それでも彼女は幼い頃から続けてきたピアノへの情熱を失わず、大人になってからはピアニストとして成功。
リサイタルを開き、自身のピアノ教室を運営するまでになります。
一見すると、過去を乗り越えたように見えました。
しかし、その平穏は思わぬ形で崩れてしまいます。
高木の訪問が呼び覚ましたトラウマ
ある日、高木が娘・花音を連れて、しおんが運営するピアノ教室を訪ねます。
その出来事が引き金となり、しおんの中で封じ込めていた小学生時代の記憶が一気に蘇ってしまいました。
再びピアノが弾けなくなり、精神的に追い詰められていくしおん。
そして彼女は、誰にも本心を打ち明けることができないまま、命を絶ってしまいます。
真犯人は誰なのか?
一連の連続殺人事件の犯人として浮かび上がったのは、瀬戸紫苑の婚約者・宇都見啓でした。
宇都見の動機は明確です。
それは、愛する婚約者を死に追い込んだ過去への復讐。
宇都見が手を下したとされる人物たち
宇都見は、しおんを追い詰めた関係者たちを次々と殺害していきます。
- 貧ちゃん:マンションから突き落とされて死亡
- ニコちゃん:道路上で突き飛ばされ事故死
- カンタロー:焼死
- 大谷先生:冷凍庫で死亡(いじめの黙認を知っていた可能性)
- ちょんまげ:ナイフを持っていたが、体格差で宇都見が制圧
いずれの犯行も、しおんの過去に直接・間接的に関わっていた人物ばかりでした。
なぜキング(高木)だけは殺さなかったのか
宇都見は高木の前で、
「貧ちゃんもニコちゃんもカンタローも先生もちょんまげも、全員俺が殺した。

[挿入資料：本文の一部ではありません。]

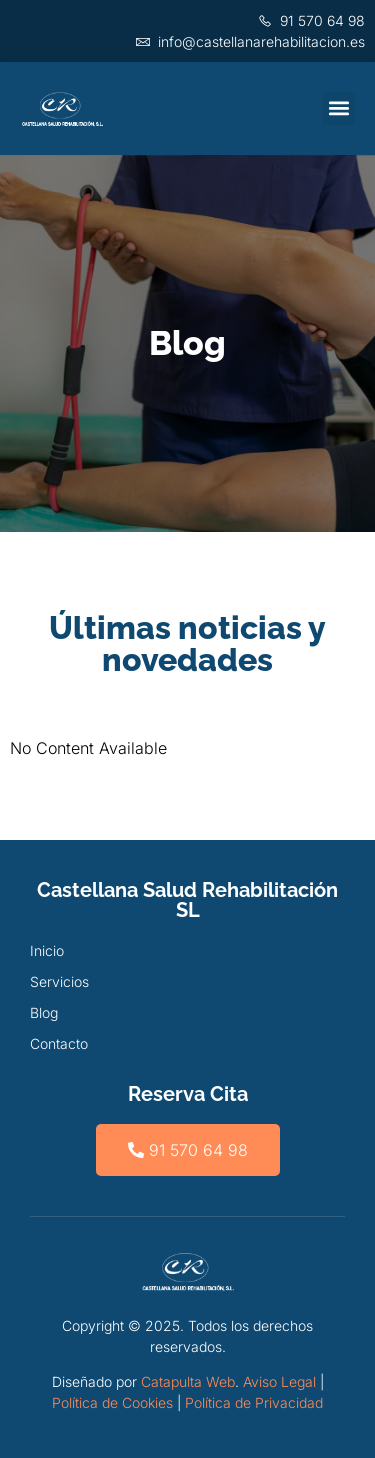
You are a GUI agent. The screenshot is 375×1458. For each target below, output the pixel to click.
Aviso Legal (279, 1381)
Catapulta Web (188, 1381)
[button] (338, 108)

お前はいつまでも悪い子でいろ」
と言い残し、その場を去ります。
ここが、この物語の最も重要なポイントです。
宇都見の本当の狙い
宇都見は、瀬戸紫苑の追悼コンサートで、二人の思い出の曲「カノン」を最後まで弾き切ります。
彼はその後、高木に殺される覚悟だった可能性があります。
もし高木が宇都見を殺していれば、すべての罪と過去は白日の下に晒され、高木自身も一生消えない十字架を背負うことになる。
それこそが、宇都見なりの「裁き」だったのかもしれません。
残された謎と共犯者の存在
宇都見は6年1組の元生徒ではありません。
それにも関わらず、夢の話や替え歌、タイムカプセルの内容など、内部事情を知りすぎていました。
共犯者として考えられる人物
考察として浮かぶのは以下の人物です。
- 大谷先生:卒アルの黒塗りや過去の出来事を把握していた可能性
- トヨ:校外学習時の不審な行動から、情報提供者だった可能性
明確な答えは描かれていませんが、「誰かが宇都見に情報を渡していた」という余白が、物語にさらなる深みを与えています。
まとめ
『良いこと悪いこと』の真犯人は、瀬戸紫苑の婚約者・宇都見啓でした。
しかし、彼を単なる悪人として片付けることはできません。
物語が描いたのは、いじめが一人の人生だけでなく、周囲の人間の未来までも歪めてしまうという現実。
そして「良いこと」と「悪いこと」は、時に簡単に線引きできないという重たいテーマでした。
明確な答えを示さず、視聴者に考えさせる余韻こそが、この作品の最大の魅力なのかもしれません。